Llama Nemotron#

Llama Nemotron is NVIDIA’s family of large language models derived from Meta’s Llama architecture, post-trained for enhanced reasoning, human chat preferences, and agentic tasks such as RAG and tool calling. The models feature neural architecture search (NAS) optimizations for improved efficiency and accuracy trade-offs.

Llama Nemotron models are supported via the Bridge system with auto-detected configuration and weight mapping.

Available Models#

Megatron Bridge supports the following Llama Nemotron model variants:

Llama-3.3-Nemotron-Super-49B: 49B parameters (NAS-optimized from 70B)
Llama-3.1-Nemotron-Ultra-253B: 253B parameters (large-scale reasoning model)
Llama-3.1-Nemotron-70B: 70B parameters (standard size)
Llama-3.1-Nemotron-Nano-8B: 8B parameters (efficient variant)
Llama-3.1-Nemotron-Nano-4B: 4B parameters (ultra-compact variant)

All models are ready for commercial use and support context lengths up to 128K tokens.

Model Architecture Features#

Neural Architecture Search (NAS): Novel approach to reduce memory footprint while maintaining accuracy
Heterogeneous Blocks: Non-standard and non-repetitive layer configurations for efficiency
- Skip attention in some blocks
- Variable FFN expansion/compression ratios between blocks
Multi-Phase Post-Training:
- Supervised fine-tuning for Math, Code, Science, and Tool Calling
- Reward-aware Preference Optimization (RPO) for chat
- Reinforcement Learning with Verifiable Rewards (RLVR) for reasoning
- Iterative Direct Preference Optimization (DPO) for tool calling
Extended Context: Native support for sequences up to 128K tokens
Commercial Ready: Fully licensed for commercial deployment

Conversion with 🤗 Hugging Face#

Load HF → Megatron#

from megatron.bridge import AutoBridge

# Example: Llama-3.3-Nemotron-Super-49B
bridge = AutoBridge.from_hf_pretrained(
    "nvidia/Llama-3_3-Nemotron-Super-49B-v1_5",
    trust_remote_code=True
)
provider = bridge.to_megatron_provider()

# Optionally configure parallelism before instantiating the model
provider.tensor_model_parallel_size = 2
provider.pipeline_model_parallel_size = 1

model = provider.provide_distributed_model(wrap_with_ddp=False)
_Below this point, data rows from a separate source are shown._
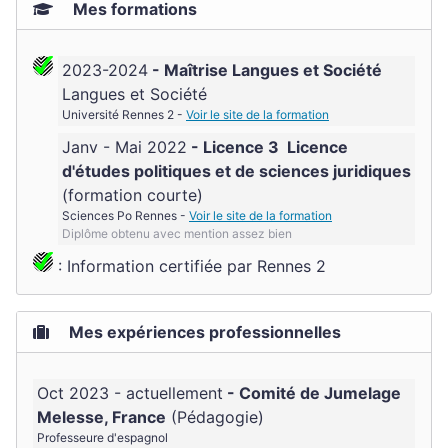
Mes formations
2023-2024
Maîtrise Langues et Société
Langues et Société
Université Rennes 2 -
Voir le site de la formation
Janv - Mai 2022
Licence 3
Licence
d'études politiques et de sciences juridiques
(formation courte)
Sciences Po Rennes -
Voir le site de la formation
Diplôme obtenu avec mention assez bien
: Information certifiée par Rennes 2
Mes expériences professionnelles
Oct 2023 - actuellement
Comité de Jumelage
Melesse, France
Pédagogie
Professeure d'espagnol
Note: Heterogeneous Llama-Nemotron models (Super/Ultra) require trust_remote_code=True as they use custom DeciLMForCausalLM architecture. Homogeneous models (Nano/70B) use standard Llama architecture and don’t require this flag.

Import Checkpoint from HF#

python examples/conversion/convert_checkpoints.py import \
  --hf-model nvidia/Llama-3_3-Nemotron-Super-49B-v1_5 \
  --megatron-path /checkpoints/llama_nemotron_super_49b_megatron \
  --trust-remote-code

Export Megatron → HF#

from megatron.bridge import AutoBridge

# Load the bridge from HF model ID
bridge = AutoBridge.from_hf_pretrained(
    "nvidia/Llama-3_3-Nemotron-Super-49B-v1_5",
    trust_remote_code=True
)

# Export a trained Megatron checkpoint to HF format
bridge.export_ckpt(
    megatron_path="/results/llama_nemotron_super_49b/checkpoints/iter_0000500",
    hf_path="/exports/llama_nemotron_super_49b_hf",
)

Run Inference on Converted Checkpoint#

python examples/conversion/hf_to_megatron_generate_text.py \
  --hf_model_path nvidia/Llama-3_3-Nemotron-Super-49B-v1_5 \
  --megatron_model_path /checkpoints/llama_nemotron_super_49b_megatron \
  --prompt "What is artificial intelligence?" \
  --max_new_tokens 100 \
  --tp 2 \
  --trust-remote-code

For more details, see examples/conversion/hf_to_megatron_generate_text.py

Recipes#

Training recipes for Llama Nemotron models are not currently available.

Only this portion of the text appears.